Harold Ogden "Chic" Johnson (March 15, 1891 – February 26, 1962) was half of the American comedy team of Olsen and Johnson, known for his ebullient personality.

==Background==
Johnson was born of Swedish descent in Chicago to John M. and Matilda C. (née Carlson) Johnson.

==Career==
Johnson was a ragtime pianist and met his partner Ole Olsen, a violinist, when they were hired by the same band. Following the breakup of the band, they started doing comedy and by 1918 were vaudeville headliners.

Olsen and Johnson were given contracts by Warner Bros. in 1930 to appear as the comic relief in a number of musicals including Oh, Sailor Behave (1930), Gold Dust Gertie (1931) and a Technicolor version of Fifty Million Frenchmen (1931). 1931 saw a backlash against musicals, resulting in the studio removing all the songs from Fifty Million Frenchmen. To make up for the deleted scenes, new comedy scenes were filmed with Olsen and Johnson, who became the stars by default.

In 1936, they signed with Republic Pictures for two comedies, Country Gentlemen (1936) and All Over Town (1937). In 1939 Olsen and Johnson produced the Broadway revue Streets of Paris, which starred Bobby Clark and introduced the comedy team of Bud Abbott and Lou Costello to Broadway audiences. The show opened for the summer on June 19, 1939 and became such a hit that the run extended through the fall of 1940.

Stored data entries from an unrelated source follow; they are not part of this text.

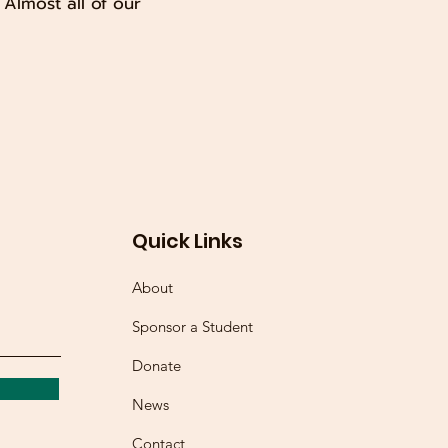
Almost all of our
Quick Links
About
Sponsor a Student
Donate
News
Contact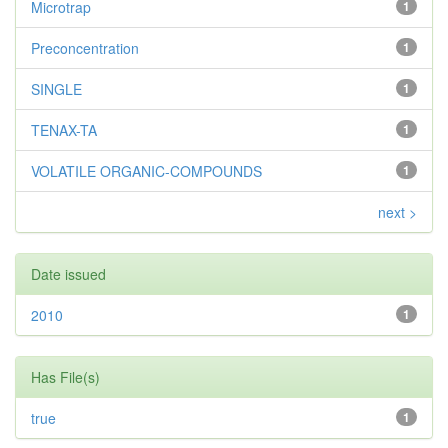
Microtrap
1
Preconcentration
1
SINGLE
1
TENAX-TA
1
VOLATILE ORGANIC-COMPOUNDS
1
next >
Date issued
2010
1
Has File(s)
true
1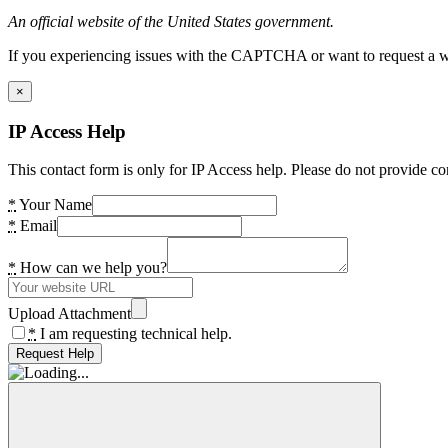
An official website of the United States government.
If you experiencing issues with the CAPTCHA or want to request a wide
×
IP Access Help
This contact form is only for IP Access help. Please do not provide co
*
Your Name
*
Email
*
How can we help you?
Upload Attachment
*
I am requesting technical help.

Olsen and Johnson produced and starred in Hellzapoppin, a Broadway revue, which opened at the 46th Street Theater on September 22, 1938, and ran for a record 1,404 performances. The show included gags played on stooges planted in the audience (one winner of a so-called raffle had a block of ice placed in his lap) as well as actual paying customers. It became a hit despite a lukewarm critical reception, thanks in part to the influence of newspaper columnist and radio personality Walter Winchell.

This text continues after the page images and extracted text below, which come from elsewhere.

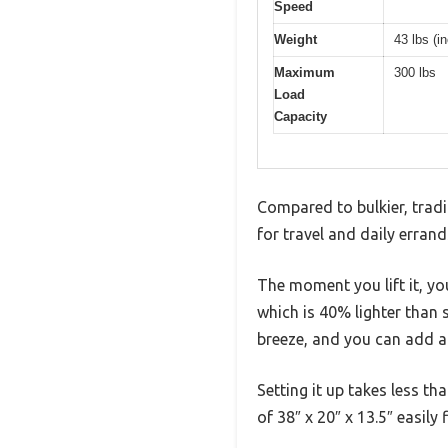
Speed
Weight
43 lbs (
Maximum
300 lbs
Load
Capacity
Compared to bulkier, tradi
for travel and daily errand
The moment you lift it, yo
which is 40% lighter than s
breeze, and you can add a
Setting it up takes less t
of 38″ x 20″ x 13.5″ easily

Hellzapoppin was followed by two other Broadway hits. Sons o' Fun opened December 1, 1941, just six days before the attack on Pearl Harbor, and ran for 742 performances. Laffing Room Only opened on December 23, 1944, and ran for 232 performances.

Hellzapoppin was adapted into a film released in 1941. Assisted by Marx Brothers screenwriter Nat Perrin, Olsen and Johnson used the film as an opportunity to satirize Hollywood and riff on conventional moviemaking. The picture, a movie within a movie within a play within a movie, foreshadowed a style of comedy that would later find its way into the films of Mel Brooks, Who Framed Roger Rabbit and TV's Mystery Science Theater 3000. The film is also known for having what many consider to be the finest example of swing dancing ever put on film, performed by Whitey's Lindy Hoppers (here billed as the Harlem Congeroo Dancers) with Frankie Manning.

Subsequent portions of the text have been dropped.